Sleep - a Miracle to Healthy Life

Written by
Shakti Mishra
and medically reviewed by iCliniq medical review team.

Published on Feb 21, 2017 and last reviewed on Sep 29, 2022   -  3 min read

Abstract

This article highlights the importance of sleep and the consequences of a sleepless night.

Sleep - a Miracle to Healthy Life

Sleep is a word that is defined differently by different people. When a human is born, the baby is said to be kept sleeping for 12-15 hours, which is essential for his growth. But, as we grow older and older, the sleep pattern changes over time, and we end up getting only 5 to 6 hours of sleep every day.

Sleep, as we say, is a state in which all our body mechanics come to a rest position. Sleep consists of REM cycle in which the person does rapid eye movement, where we can say that the individual is dreaming and is completely sleeping. This REM is very much essential to complete the sleep cycle. Recent studies have found that an adult needs a complete 7 to 9 hours of sleep per day. Nowadays, people are getting too busy in their work life that they are not getting much time for good sleep. This has become a routine part of everyone’s life, but they do not realize the consequences they have to face in the next 5 to 6 years because of such negligence.

Sleep will always remain of paramount importance for everyone, and everyone should get a minimum of 8 hours of sleep no matter how important is the work next day or how urgent you are supposed to reach your office next morning.

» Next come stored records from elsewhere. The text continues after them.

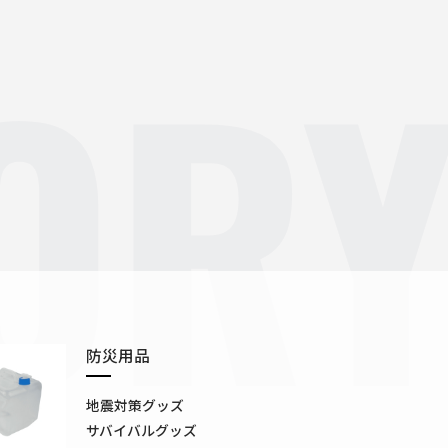
OR
防災用品
地震対策グッズ
サバイバルグッズ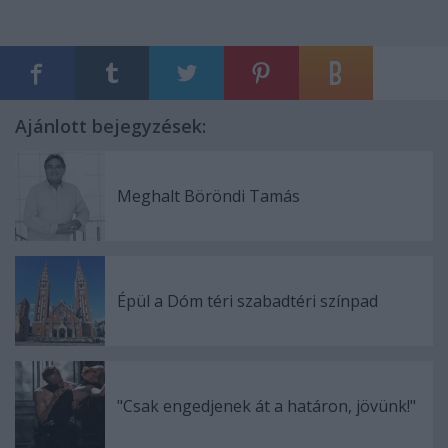
Ajánlott bejegyzések:
Meghalt Böröndi Tamás
Épül a Dóm téri szabadtéri színpad
"Csak engedjenek át a határon, jövünk!"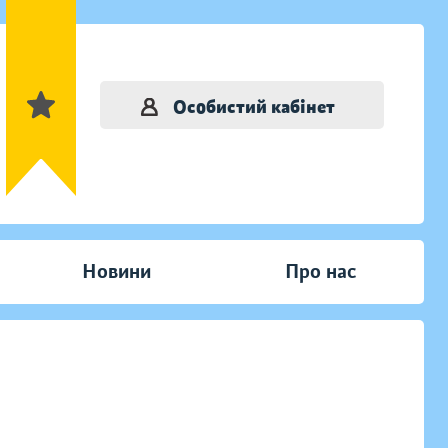
Особистий кабінет
Новини
Про нас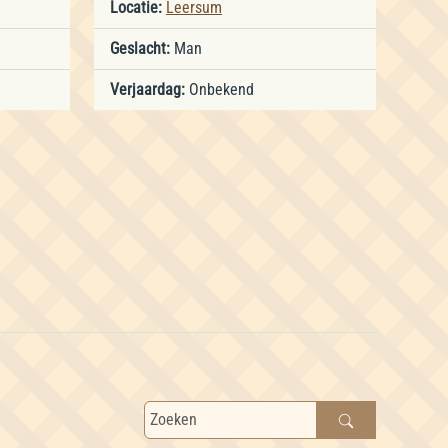
Locatie:
Leersum
Geslacht:
Man
Verjaardag:
Onbekend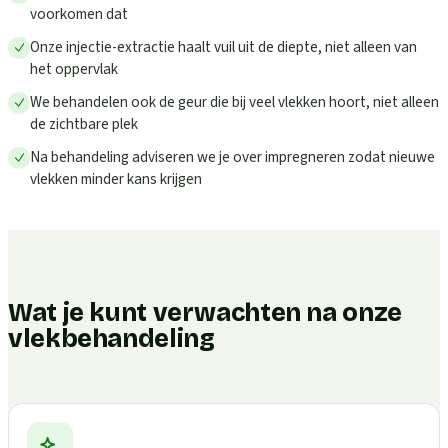
voorkomen dat
Onze injectie-extractie haalt vuil uit de diepte, niet alleen van
het oppervlak
We behandelen ook de geur die bij veel vlekken hoort, niet alleen
de zichtbare plek
Na behandeling adviseren we je over impregneren zodat nieuwe
vlekken minder kans krijgen
Wat je kunt verwachten na onze
vlekbehandeling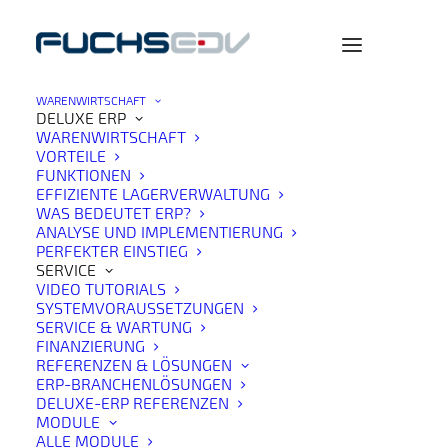
WARENWIRTSCHAFT
DELUXE ERP
WARENWIRTSCHAFT
VORTEILE
FUNKTIONEN
EFFIZIENTE LAGERVERWALTUNG
WAS BEDEUTET ERP?
ANALYSE UND IMPLEMENTIERUNG
PERFEKTER EINSTIEG
SERVICE
VIDEO TUTORIALS
SYSTEMVORAUSSETZUNGEN
SERVICE & WARTUNG
FINANZIERUNG
REFERENZEN & LÖSUNGEN
ERP-BRANCHENLÖSUNGEN
DELUXE-ERP REFERENZEN
MODULE
ALLE MODULE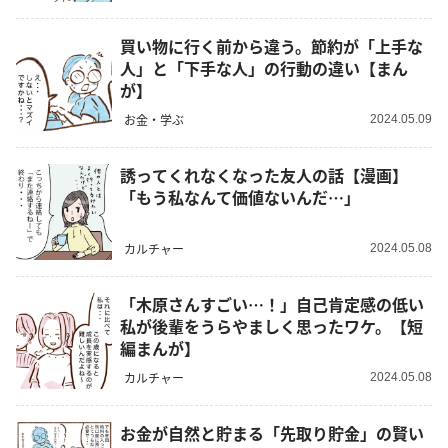
買い物に行く前から違う。節約が「上手な
人」と「下手な人」の行動の違い【まん
が】
お金・学ぶ
2024.05.09
誘ってくれなくなった友人の話【漫画】
「もう私なんて価値ないんだ…」
カルチャー
2024.05.08
「木原さんすごい…！」自己肯定感の低い
私が後輩をうらやましく思ったワケ。【短
編まんが】
カルチャー
2024.05.08
お金が自然と貯まる「先取り貯金」の賢い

Find below the importance and effectiveness of sleep.

  • Sleep delays the degenerative process of the musculoskeletal system and the neurological system of the body.
  • Sleep allows detoxification of the body.
  • Sleep improves your efficacy at work, concentration, focus on work and helps improving memory, both short-term and long-term.
  • Sleep helps rejuvenate the facial skin tissue by which one can get a glowing and healthy skin and prevents premature ageing.
  • Sleep helps in forgetting the bad old memories and helps build more creativity.
  • The sleep-wake pattern should be maintained properly every day, as each day is counted for the duration of sleep you get.
  • The study shows women who have a work-life balance that is, who maintain both professional and personal life should be getting more than 8 to 9 hours of sleep, which will improve their multitasking capacity.
  • Sleep maintains the proper functioning of circulatory system of the body.
  • A sports person needs sleep for around 9 hours, which helps them decrease DOMS (delayed onset muscle soreness) that is essential before the commencement of the next game.
  • Sleep boosts the immune system of the body, which then works better against the antibodies.
  • Sleep induces the natural painkillers like endorphin and encephalin inside the body, which heals any minor damaging process going inside.
  • Sleep improves the working of the five senses of the body. Sleep helps you to build more thoughtful, creative and innovative ideas at work.
  • Sleep is necessary for pregnant ladies both for the baby’s growth and the mother’s physiological changes.
  • Sleep prevents osteoporotic changes of bones, through proper ossification and calcification of bones.
  • Sleep also decreases the chance of any psychological problems.
  • Sleep also reduces the occurrence of a migraine and other types of headaches.

These are some essential facts about sleep which should be followed by everyone. Every individual needs to make an effort to have a sound sleep to avoid all kinds of health problems. Remember, a person can survive if not taken food for a day but a person’s chance of survival decreases if he does not get a sound sleep for 24 hours.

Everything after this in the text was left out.